A World War II era Women’s Land Army Recruitment poster.
ANZAC Cottage is marking Women’s History Month with its March Anzac Afternoon dedicated to the Australian Women’s Land Army.
The AWLA was formed after Japan entered World War II, with Australian prime minister John Curtin’s response to the threat to build-up the armed forces, leaving labour shortfalls at home.
Women were recruited to work the emptied farms and keep the nation fed.
They were often from cities and unskilled in rural work, prompting skepticism as to whether they’d be up to the task. But soon “skeptical attitudes … generally changed to praise and respect,” according to the Australian War Memorial.
By December 1943 there were 2300 full timers doing at least 12 months’ service, and 1000 auxiliary members working for a few weeks at a time.

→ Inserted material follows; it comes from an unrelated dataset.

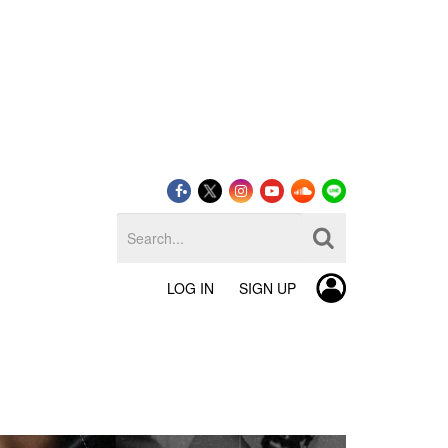
LOG IN
SIGN UP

They grew vegetables and fruit, raised pigs and poultry for food, and sheep for wool, but were still paid far less than men working the same jobs.
Cabinet endorsed a plan from labour and national service minister Eddie Ward to improve their conditions in 1943, but the legislation wasn’t completed until the war was over, and the farm workers missed out on the benefits given to other women’s services.
In 1997 ALWA members were made eligible for the Civilian Service Medal.
The Anzac Cottage event is on Sunday March 28 from 1.30-4pm at 38 Kalgoorlie Street, Mount Hawthorn. There’s a talk on the skills and work of the Land Army women at 2.30pm. It’s free, and a gold coin donation covers afternoon tea.